Paolo Yuvienco: Sure. Craig. So look, I know the narrative is always about how do we do the same with less. But the reality is, is that what AI and generative AI is allowing us to do is to do more than we’ve ever been able to do. And more importantly, it’s allowing us to do things that we haven’t been able to do in the past. So just to give you some specifics around this, historically, creative teams would typically put 2 to 3 different concepts in front of our clients for a specific campaign. The reason is because it takes time, and it takes a lot of effort to actually bring those concepts to life. Today, with the use of the tools that John is talking about with the agentic capabilities that we put in place, our teams can now test 20 concepts, can test 50 concepts.
More importantly is that they can test them synthetically so that we can understand what the impact and value of that work could be, we can predict that before we even spend a single dollar on media. So we have a good sense and confidence level of what the outcome will be with the things that we’re putting in front of consumers. So I think the ability to do more and the ability to do more with a higher degree of confidence is really what’s driving kind of the whole generative AI institution around us. It’s not necessarily about how do we reduce the number of people around this. It’s really about increasing the impact and output that we’re driving for our clients.
John Wren: The other thing I’d add to that, Craig, is we’re embracing this. every employee, every group within the company, we’re not looking at this as a threat to our jobs, but embracing it as how we’re going to be able to create a better product.
Craig Huber: But John, is it too early to know if you do things more efficiently for the benefit of the client here, those dollar savings here, is your position still you think your clients will plow that money back into marketing, et cetera, services through your company, so you won’t be a net loser. That’s what I’m trying to get to here.
John Wren: Yes. No, I can understand that is a conclusion where you can see that is happening. There will be other clients that we’re able to negotiate with as to performance goals and the methodology in which our work gets judged and rewarded will change. And if our ideas generate lots of money, we’ll be expecting to get paid for that as well. With all the hype and everything that’s out there, and it will continue for a good long time. But you gave everybody in the world the same tools. What differentiates one group from another group. It’s that intellectual creative capability and the ability to source on a global basis, those most likely to be influenced to buy your product, right? And what is going to be needed, what’s going to motivate them to buy.
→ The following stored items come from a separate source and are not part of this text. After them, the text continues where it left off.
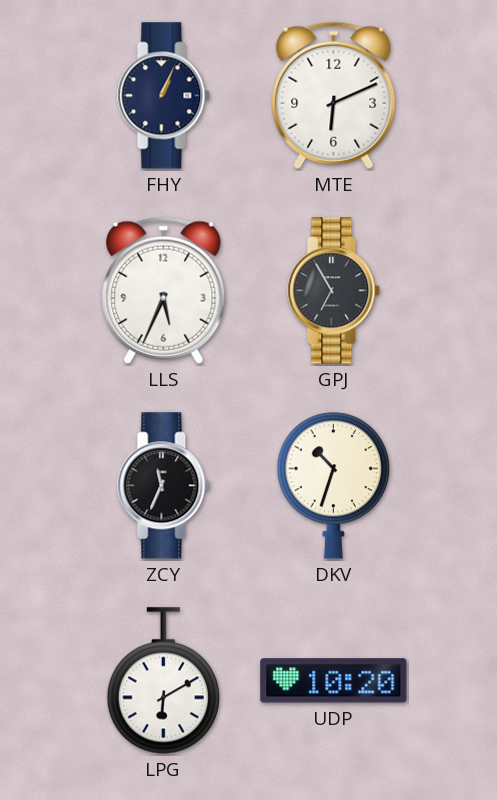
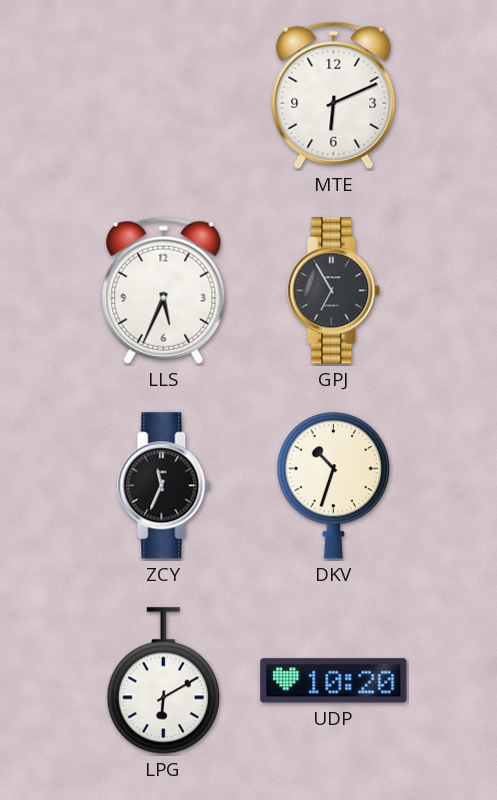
FHY: 1:04 -> none
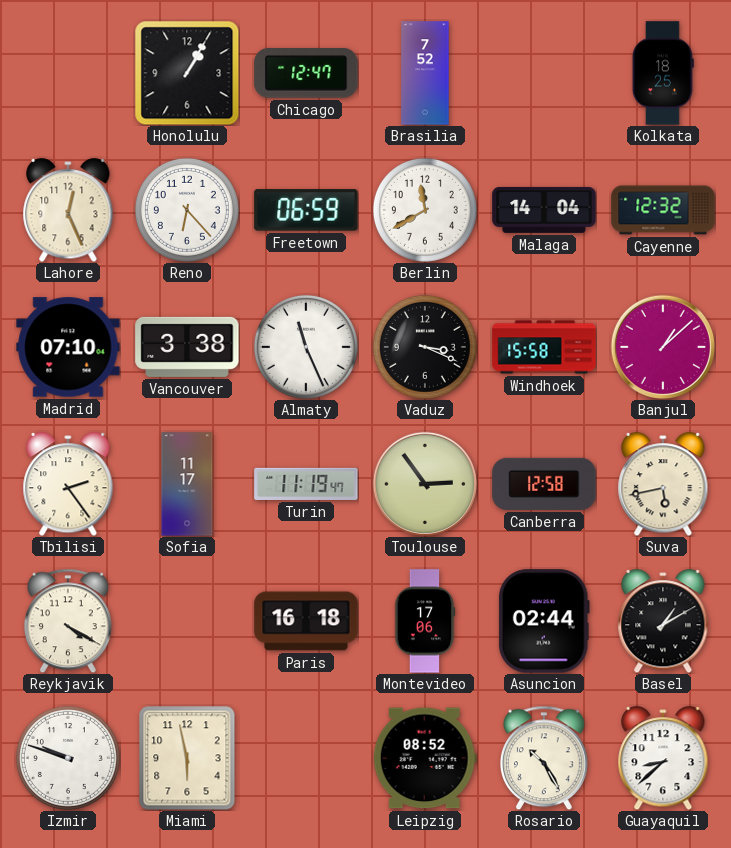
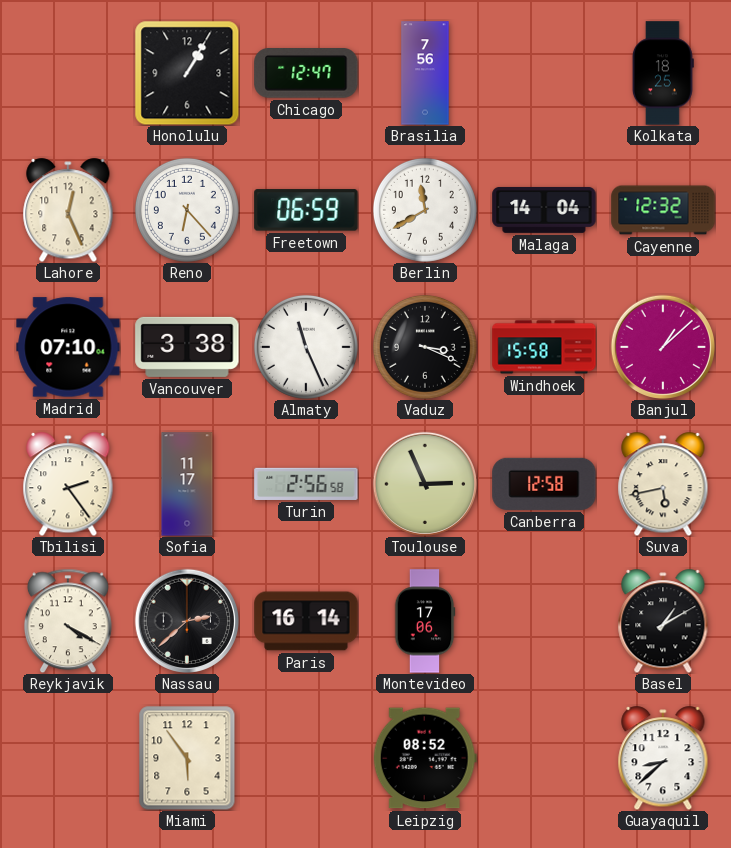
Brasilia: 7:52 -> 7:56
Turin: 11:19 -> 2:56
Toulouse: 2:54 -> 2:56
Nassau: none -> 2:38
Paris: 16:18 -> 16:14
Asuncion: 02:44 -> none
Izmir: 9:48 -> none
Miami: 5:58 -> 5:54
Rosario: 10:25 -> none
We have all those tools, and we have them at such a scale that it’s going to be very difficult for many competitors to catch up at this point for a good long while. So just think about it, everybody is doing your job and everybody you listen to on the phone call today and what’s going to differentiate one of you from the next one of you. And that’s why we’re embracing it because we know how good we are, and we know how deep our capabilities and skills go. And that’s why I think we’ll be a winner in all of this.
Operator: And that concludes today’s question-and-answer session and today’s conference call. Thank you for your participation. You may now disconnect.